**The task**. Exclude pictures and give again exactly the lines of the listing, beginning with its first line and ending with the one that contains "támogatások és".
- Opening Delimiter -
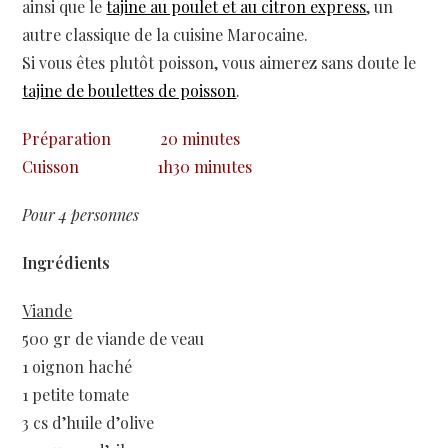
ainsi que le
tajine au poulet et au citron express
, un
autre classique de la cuisine Marocaine.
Si vous êtes plutôt poisson, vous aimerez sans doute le
tajine de boulettes de poisson
.
Préparation
20 minutes
Cuisson
1h30 minutes
Pour 4 personnes
Ingrédients
Viande
500 gr de viande de veau
1 oignon haché
1 petite tomate
3 cs d’huile d’olive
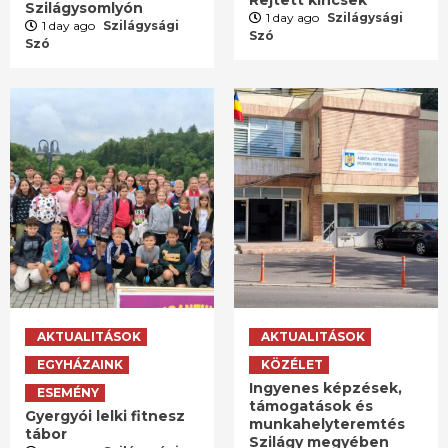
Rejtett kincsek
Szilágysomlyón
1 day ago
Szilágysági
1 day ago
Szilágysági
Szó
Szó
AKTUALITÁSOK
AKTUALITÁSOK
EGYHÁZAINK
KÖZÉLET
Ingyenes képzések,
ESEMÉNY
támogatások és
Gyergyói lelki fitnesz
munkahelyteremtés
tábor
Szilágy megyében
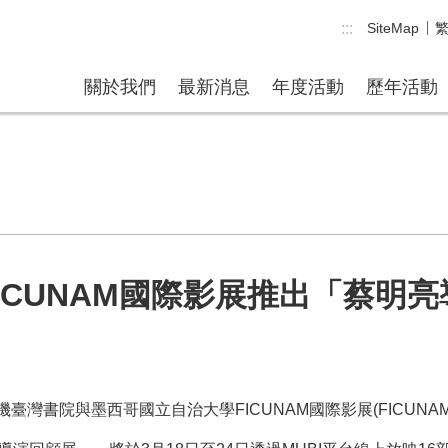
:::
SiteMap
關於我們
最新消息
年度活動
歷年活動
FICUNAM國際影展推出「蔡明
與墨西哥國立自治大學FICUNAM國際影展(FICUNAM - Festival 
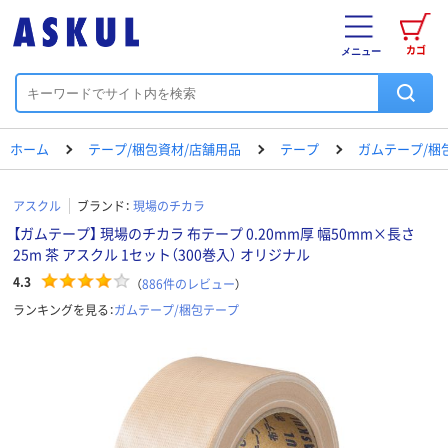
カゴ
メニュー
ホーム
テープ/梱包資材/店舗用品
テープ
ガムテープ/梱
アスクル
ブランド：
現場のチカラ
【ガムテープ】 現場のチカラ 布テープ 0.20mm厚 幅50mm×長さ
25m 茶 アスクル 1セット（300巻入） オリジナル
4.3
（
886
件のレビュー
）
ランキングを見る：
ガムテープ/梱包テープ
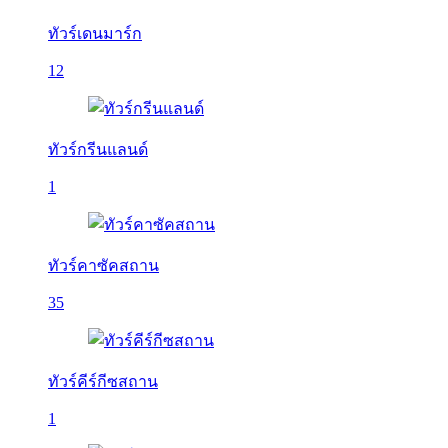
ทัวร์เดนมาร์ก
12
ทัวร์กรีนแลนด์
1
ทัวร์คาซัคสถาน
35
ทัวร์คีร์กีซสถาน
1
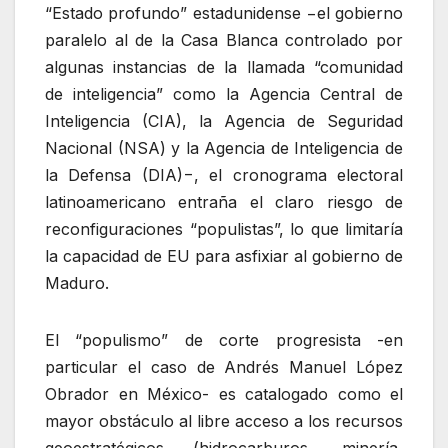
“Estado profundo” estadunidense −el gobierno
paralelo al de la Casa Blanca controlado por
algunas instancias de la llamada “comunidad
de inteligencia” como la Agencia Central de
Inteligencia (CIA), la Agencia de Seguridad
Nacional (NSA) y la Agencia de Inteligencia de
la Defensa (DIA)−, el cronograma electoral
latinoamericano entraña el claro riesgo de
reconfiguraciones “populistas”, lo que limitaría
la capacidad de EU para asfixiar al gobierno de
Maduro.
El “populismo” de corte progresista -en
particular el caso de Andrés Manuel López
Obrador en México- es catalogado como el
mayor obstáculo al libre acceso a los recursos
geoestratégicos (hidrocarburos, minería,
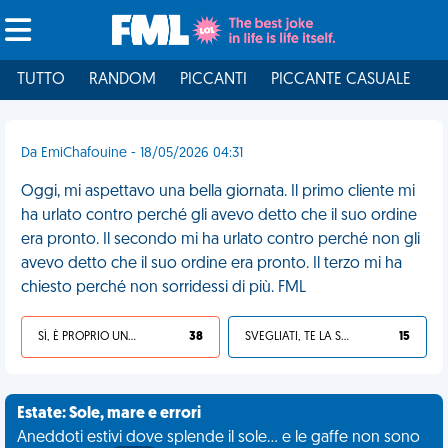
TUTTO
RANDOM
PICCANTI
PICCANTE CASUALE
I
Da EmiChafouine - 18/05/2026 04:31
Oggi, mi aspettavo una bella giornata. Il primo cliente mi
ha urlato contro perché gli avevo detto che il suo ordine
era pronto. Il secondo mi ha urlato contro perché non gli
avevo detto che il suo ordine era pronto. Il terzo mi ha
chiesto perché non sorridessi di più. FML
SÌ, È PROPRIO UNA VDM!
38
SVEGLIATI, TE LA SEI CERCATA!
15
Estate: Sole, mare e errori
Aneddoti estivi dove splende il sole... e le gaffe non sono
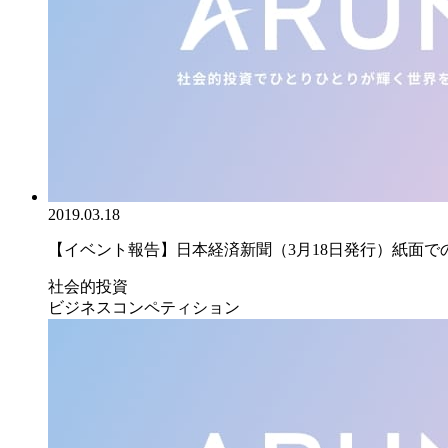
2019.03.18
【イベント報告】日本経済新聞（3月18日発行）紙面での｢
社会的投資
ビジネスコンペティション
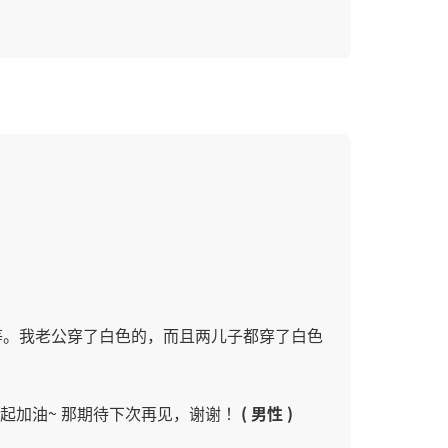
等。我老公穿了白色的，而且两儿子都穿了白色
起加油~ 那期待下次再见，谢谢！
( 男性 )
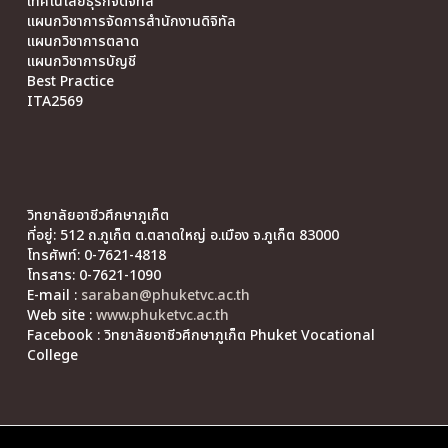
เทคโนโลยีธุรกิจดิจิทัล
แผนกวิชาการจัดการสำนักงานดิจิทัล
แผนกวิชาการตลาด
แผนกวิชาการบัญชี
Best Practice
ITA2569
วิทยาลัยอาชีวศึกษาภูเก็ต
ที่อยู่: 512 ถ.ภูเก็ต ต.ตลาดใหญ่ อ.เมือง จ.ภูเก็ต 83000
โทรศัพท์: 0-7621-4818
โทรสาร: 0-7621-1090
E-mail :
saraban@phuketvc.ac.th
Web site :
www.phuketvc.ac.th
Facebook : วิทยาลัยอาชีวศึกษาภูเก็ต Phuket Vocational
College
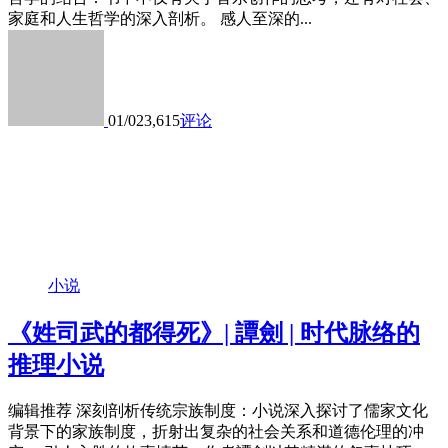
家庭和人生哲学的深入剖析。 感人至深的...
01/02
3,615
评论
小说
《姓司武的都得死》| 譚劍 | 时代脉络的
推理小说
编辑推荐 深刻剖析传统宗族制度：小说深入探讨了儒家文化
背景下的家族制度，折射出复杂的社会关系和道德伦理的冲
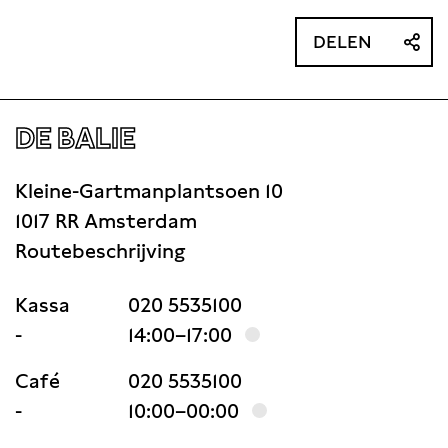
DELEN
DE BALIE
Kleine-Gartmanplantsoen 10
1017 RR Amsterdam
Routebeschrijving
Kassa
020 5535100
-
14:00–17:00
Café
020 5535100
-
10:00–00:00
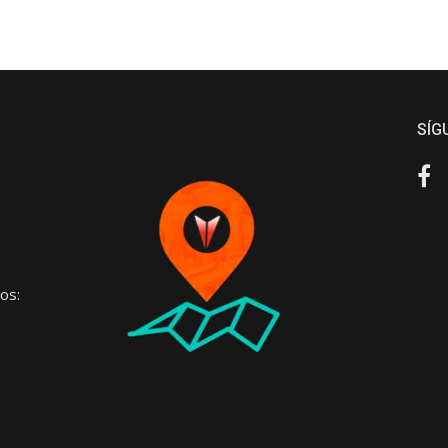
SÍG
Fa
os:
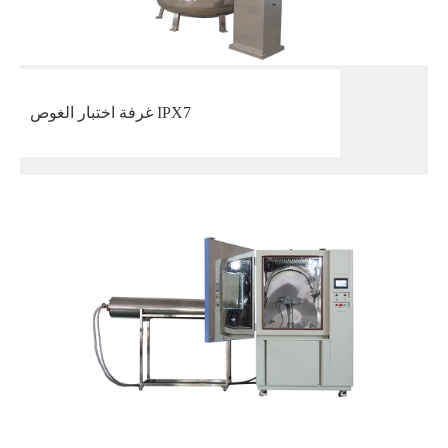
غرفة اختبار الغوص IPX7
- Closing Delimiter -
**Result**.
ainsi que le
tajine au poulet et au citron express
, un
autre classique de la cuisine Marocaine.
Si vous êtes plutôt poisson, vous aimerez sans doute le
tajine de boulettes de poisson
.
Préparation
20 minutes
Cuisson
1h30 minutes
Pour 4 personnes
Ingrédients
Viande
500 gr de viande de veau
1 oignon haché
1 petite tomate
3 cs d’huile d’olive
Rejtett kincsek
Szilágysomlyón
1 day ago
Szilágysági
1 day ago
Szilágysági
Szó
Szó
AKTUALITÁSOK
AKTUALITÁSOK
EGYHÁZAINK
KÖZÉLET
Ingyenes képzések,
ESEMÉNY
támogatások és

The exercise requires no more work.